### Exercise
Look through the material below. Return exactly the lines from the one with "Home (295, 46)" through the one with "[button] (711, 2157)", both included.

### Exercise inputs

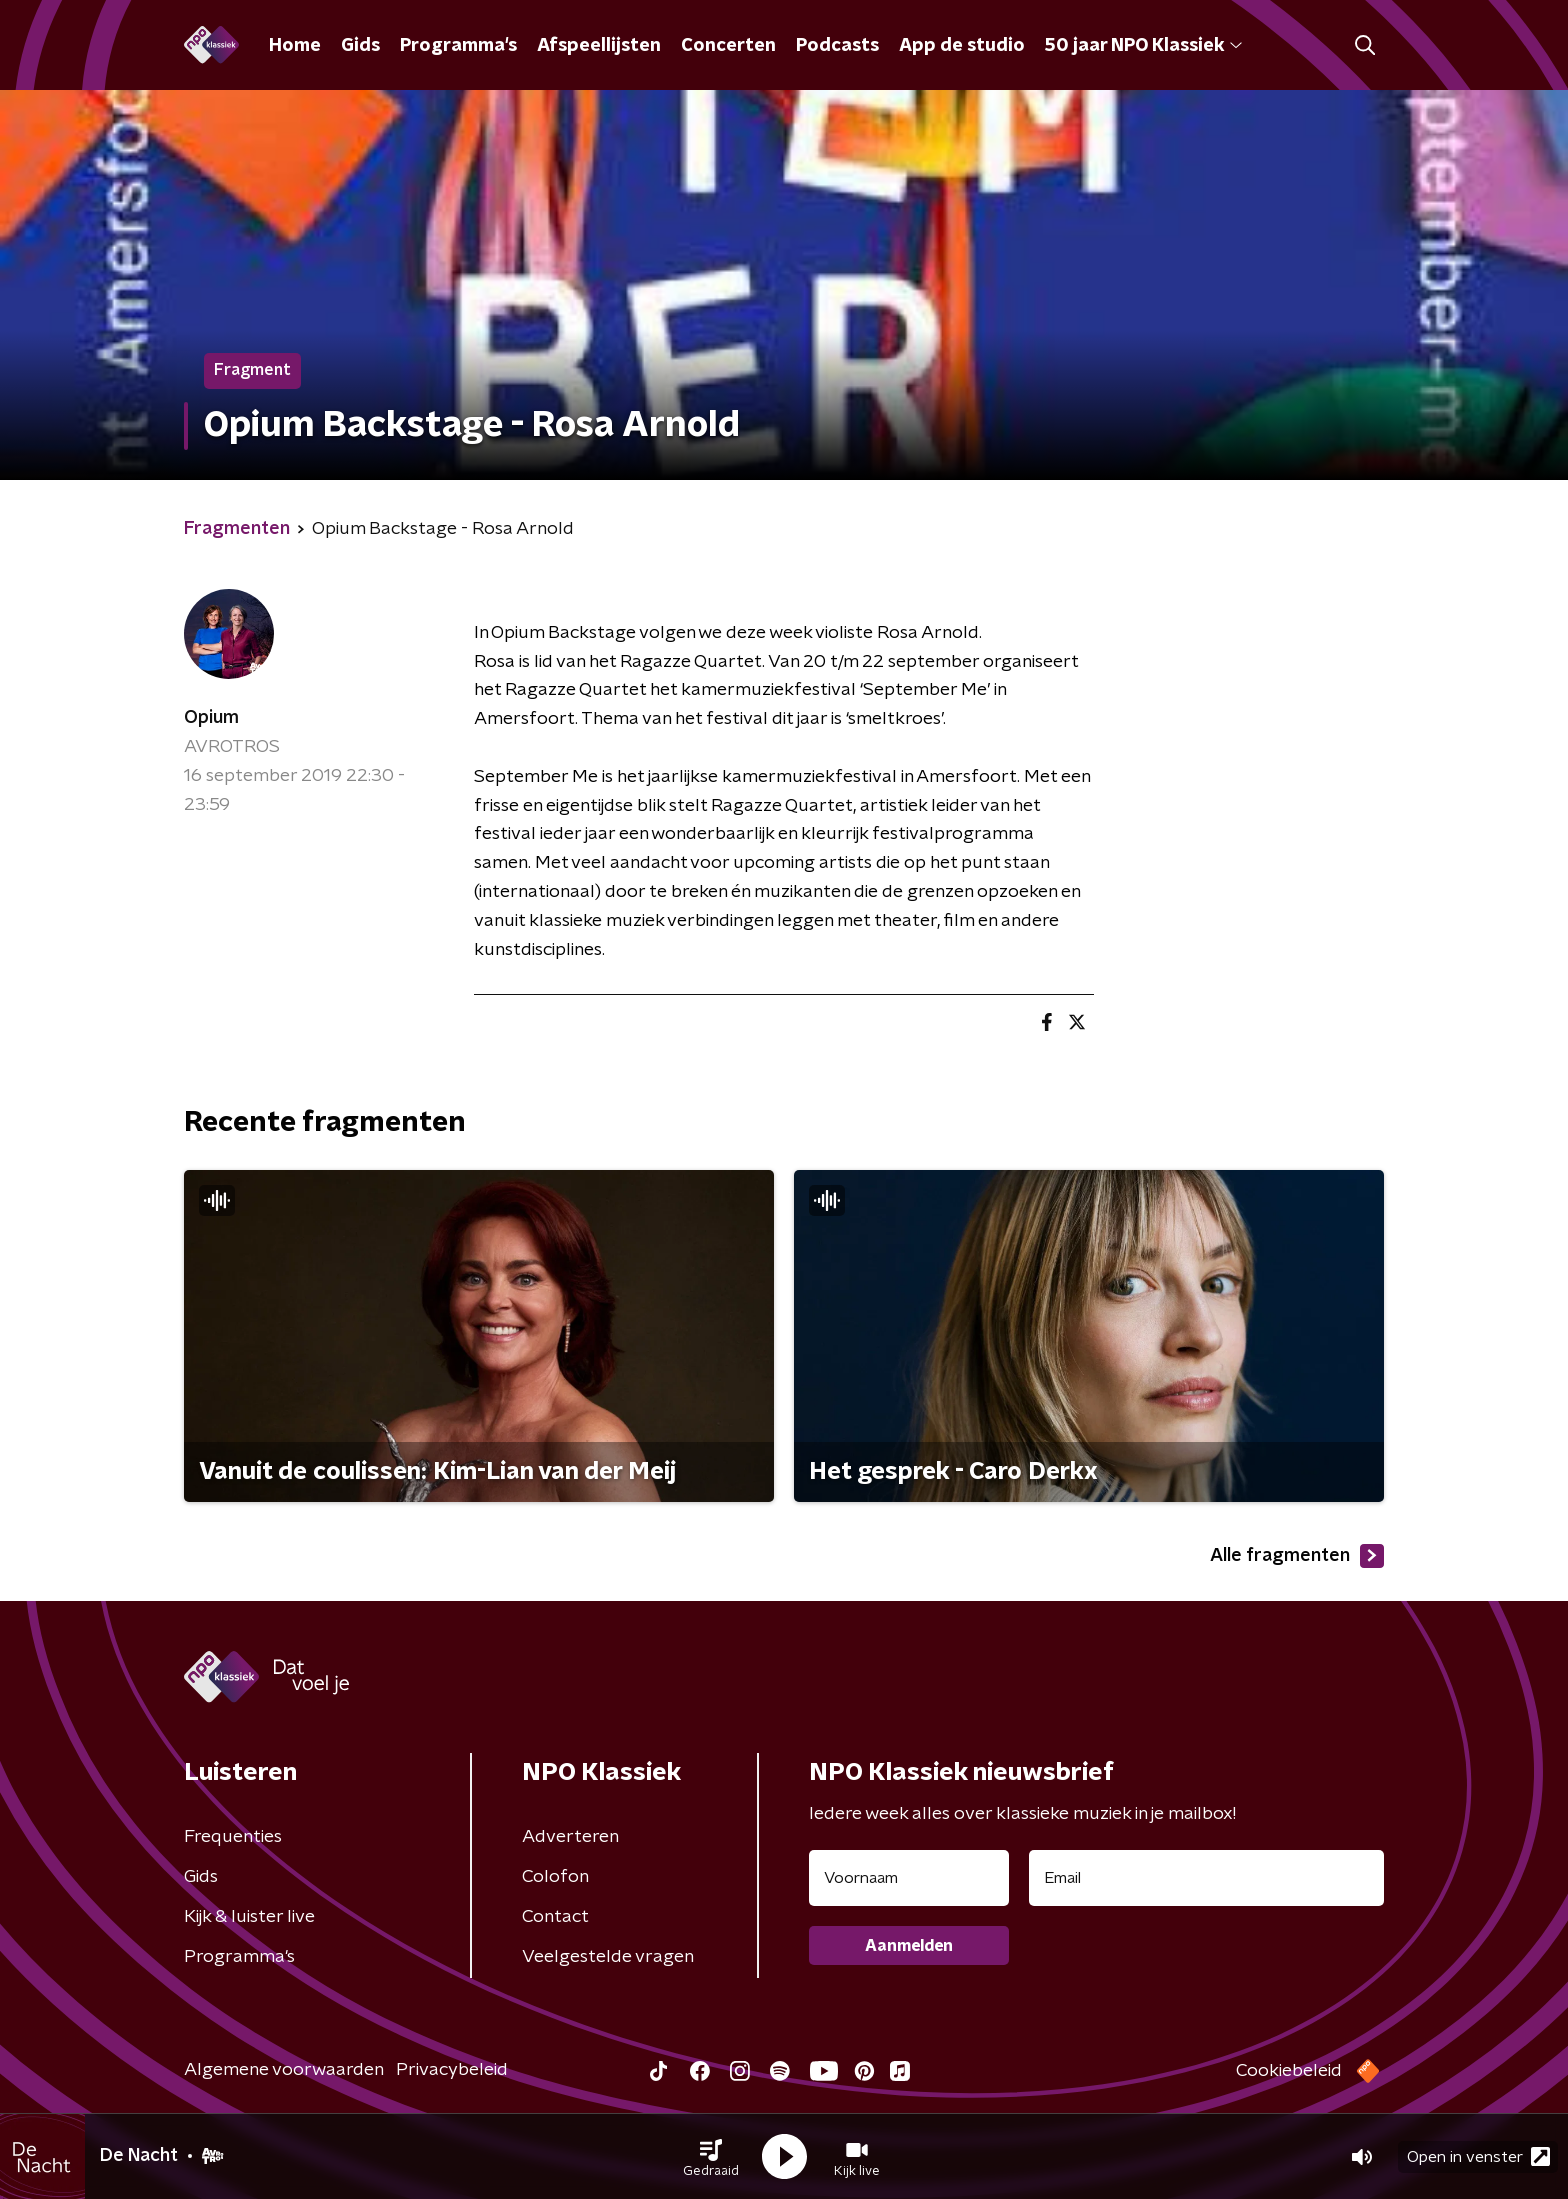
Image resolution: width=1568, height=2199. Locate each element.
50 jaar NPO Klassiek (1143, 46)
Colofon (555, 1877)
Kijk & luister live (249, 1917)
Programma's (458, 46)
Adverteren (570, 1837)
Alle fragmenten (1297, 1556)
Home (295, 46)
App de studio (962, 46)
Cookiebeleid (1289, 2071)
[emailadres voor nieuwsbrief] (1206, 1878)
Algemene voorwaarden (284, 2070)
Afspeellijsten (599, 46)
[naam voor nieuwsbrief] (909, 1878)
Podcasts (837, 46)
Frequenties (233, 1837)
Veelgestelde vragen (608, 1957)
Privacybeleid (452, 2070)
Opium (211, 718)
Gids (360, 46)
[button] (711, 2157)
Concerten (728, 46)
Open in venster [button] (1478, 2156)
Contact (555, 1917)
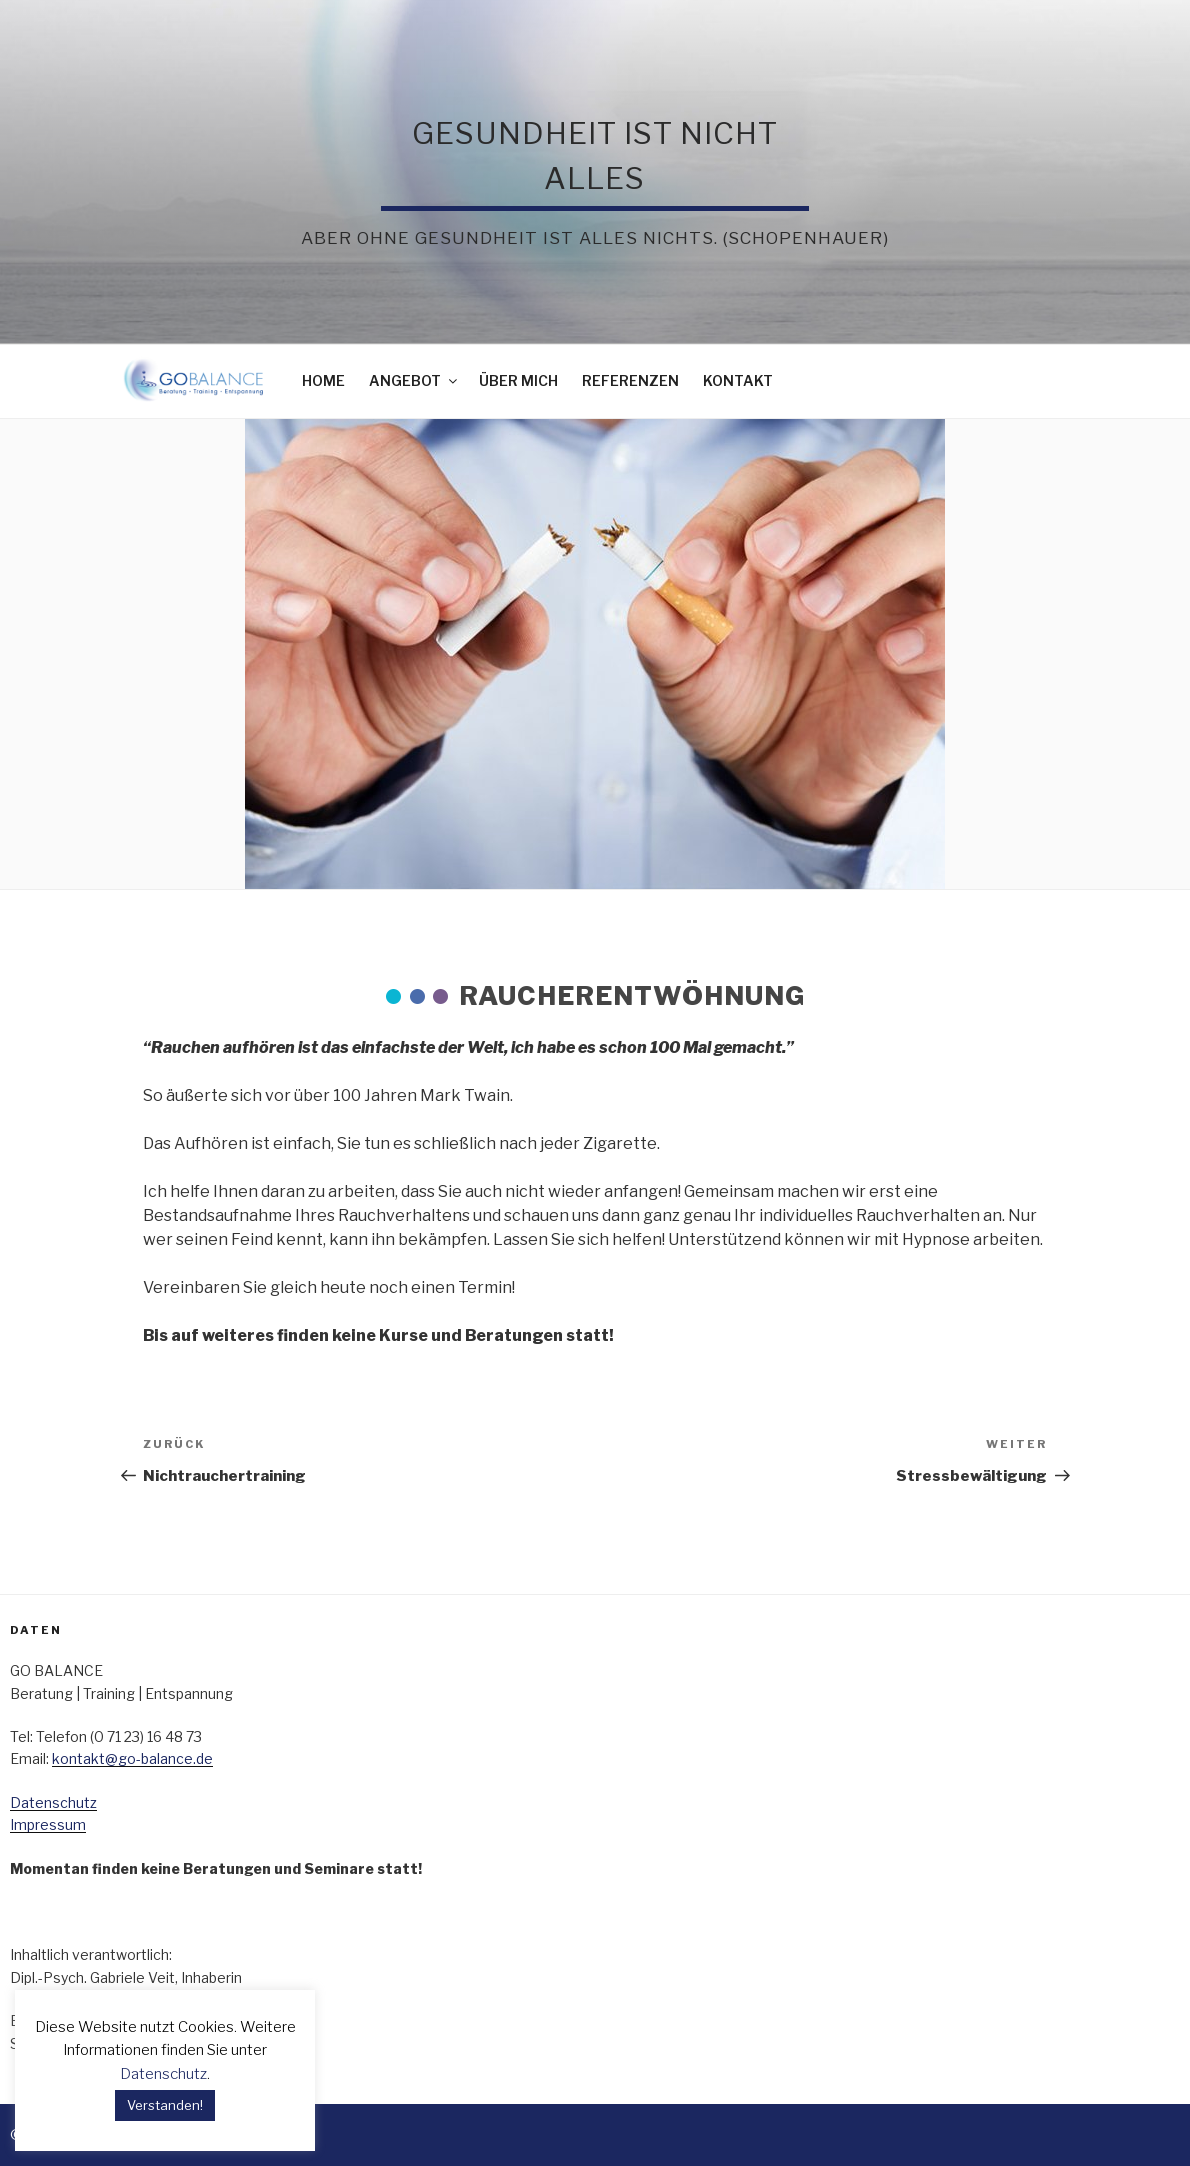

### Reply to the exercise
Home (295, 46)
App de studio (962, 46)
Cookiebeleid (1289, 2071)
[emailadres voor nieuwsbrief] (1206, 1878)
Algemene voorwaarden (284, 2070)
Afspeellijsten (599, 46)
[naam voor nieuwsbrief] (909, 1878)
Podcasts (837, 46)
Frequenties (233, 1837)
Veelgestelde vragen (608, 1957)
Privacybeleid (452, 2070)
Opium (211, 718)
Gids (360, 46)
[button] (711, 2157)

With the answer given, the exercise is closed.